EXERCISE: Begin with the line below holding "ような生地に甘納豆が練りこまれていて、すご" and go on through the line holding "战功，累官至左都督，李自成破西安后，被俘杀。弟世威为", duplicating each line exactly and leaving out pictures.

Stored data entries
((
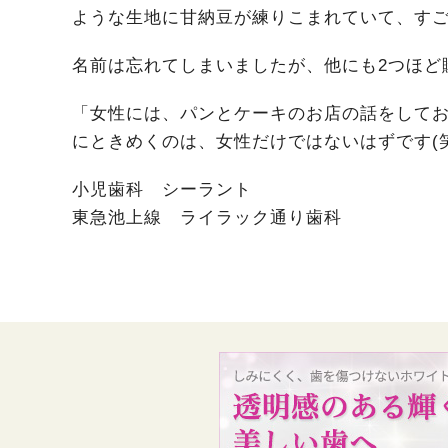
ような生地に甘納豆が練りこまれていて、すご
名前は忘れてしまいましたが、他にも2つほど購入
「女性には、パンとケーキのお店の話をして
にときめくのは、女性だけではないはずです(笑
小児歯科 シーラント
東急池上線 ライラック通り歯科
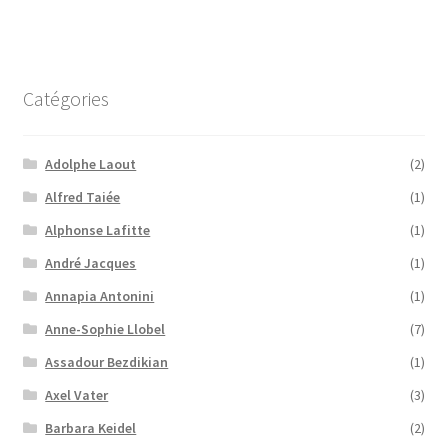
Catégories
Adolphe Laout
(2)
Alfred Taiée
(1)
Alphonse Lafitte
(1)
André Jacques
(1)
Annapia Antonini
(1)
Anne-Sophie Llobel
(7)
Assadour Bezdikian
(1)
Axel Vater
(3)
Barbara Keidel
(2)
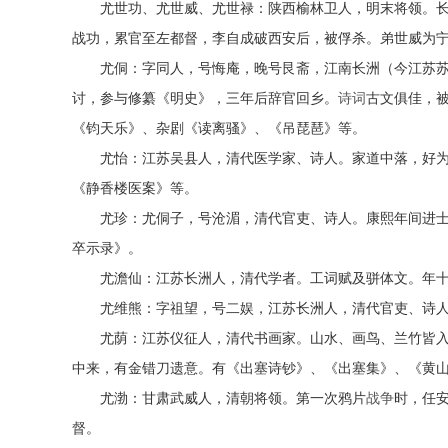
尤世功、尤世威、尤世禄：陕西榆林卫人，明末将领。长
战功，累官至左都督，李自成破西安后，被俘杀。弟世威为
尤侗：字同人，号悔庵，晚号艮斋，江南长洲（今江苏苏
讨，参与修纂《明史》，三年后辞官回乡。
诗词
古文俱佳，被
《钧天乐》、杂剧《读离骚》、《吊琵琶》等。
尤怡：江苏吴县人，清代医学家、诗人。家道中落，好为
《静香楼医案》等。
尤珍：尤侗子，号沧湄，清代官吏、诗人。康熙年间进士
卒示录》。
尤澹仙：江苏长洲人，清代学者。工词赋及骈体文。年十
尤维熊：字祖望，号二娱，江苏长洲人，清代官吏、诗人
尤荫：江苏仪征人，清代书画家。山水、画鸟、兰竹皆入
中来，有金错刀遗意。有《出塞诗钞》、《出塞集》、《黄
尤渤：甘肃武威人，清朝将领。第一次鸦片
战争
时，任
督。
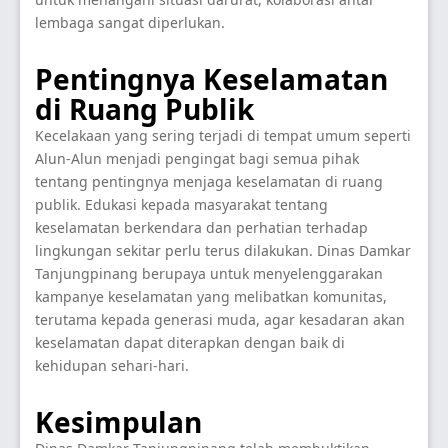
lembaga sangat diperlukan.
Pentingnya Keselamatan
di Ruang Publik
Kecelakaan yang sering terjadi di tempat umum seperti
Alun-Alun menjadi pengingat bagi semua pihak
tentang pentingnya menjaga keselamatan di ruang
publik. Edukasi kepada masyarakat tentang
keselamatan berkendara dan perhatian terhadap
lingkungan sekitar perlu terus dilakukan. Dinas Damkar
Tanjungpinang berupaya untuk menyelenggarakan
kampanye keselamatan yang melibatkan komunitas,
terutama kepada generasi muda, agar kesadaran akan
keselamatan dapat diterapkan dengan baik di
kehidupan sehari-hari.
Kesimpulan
))
((
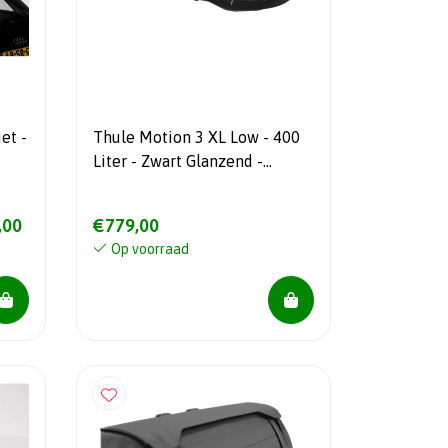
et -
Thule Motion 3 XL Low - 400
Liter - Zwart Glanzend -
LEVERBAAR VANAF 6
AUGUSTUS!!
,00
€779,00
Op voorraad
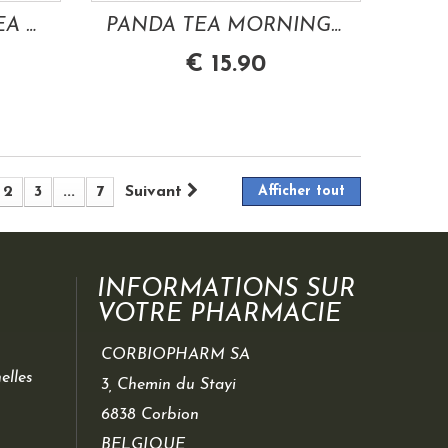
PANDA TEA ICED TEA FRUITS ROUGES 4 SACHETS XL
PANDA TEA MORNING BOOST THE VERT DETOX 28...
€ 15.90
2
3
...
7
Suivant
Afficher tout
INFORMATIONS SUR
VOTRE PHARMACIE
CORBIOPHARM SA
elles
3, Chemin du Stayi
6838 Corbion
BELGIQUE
))
((
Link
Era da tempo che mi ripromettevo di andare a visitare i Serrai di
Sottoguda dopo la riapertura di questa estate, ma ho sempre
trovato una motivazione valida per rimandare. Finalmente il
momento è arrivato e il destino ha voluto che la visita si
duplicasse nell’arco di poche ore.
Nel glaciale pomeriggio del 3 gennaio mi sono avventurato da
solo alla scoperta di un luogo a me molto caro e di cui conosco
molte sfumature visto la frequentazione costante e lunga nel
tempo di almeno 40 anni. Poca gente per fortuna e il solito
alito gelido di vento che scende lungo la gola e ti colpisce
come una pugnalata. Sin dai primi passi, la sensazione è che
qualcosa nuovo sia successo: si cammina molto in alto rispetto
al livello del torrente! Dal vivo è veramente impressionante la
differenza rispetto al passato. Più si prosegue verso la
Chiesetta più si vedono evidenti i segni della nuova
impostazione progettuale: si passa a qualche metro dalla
))
PROBLEM SOLUTION:
ような生地に甘納豆が練りこまれていて、すご
名前は忘れてしまいましたが、他にも2つほど購入
「女性には、パンとケーキのお店の話をして
にときめくのは、女性だけではないはずです(笑
小児歯科 シーラント
東急池上線 ライラック通り歯科
Catégories
Adolphe Laout
(2)
Alfred Taiée
(1)
Alphonse Lafitte
(1)
André Jacques
(1)
Annapia Antonini
(1)
Anne-Sophie Llobel
(7)
Assadour Bezdikian
(1)
Axel Vater
(3)
Barbara Keidel
(2)
尤世功、尤世威、尤世禄：陕西榆林卫人，明末将领。长
战功，累官至左都督，李自成破西安后，被俘杀。弟世威为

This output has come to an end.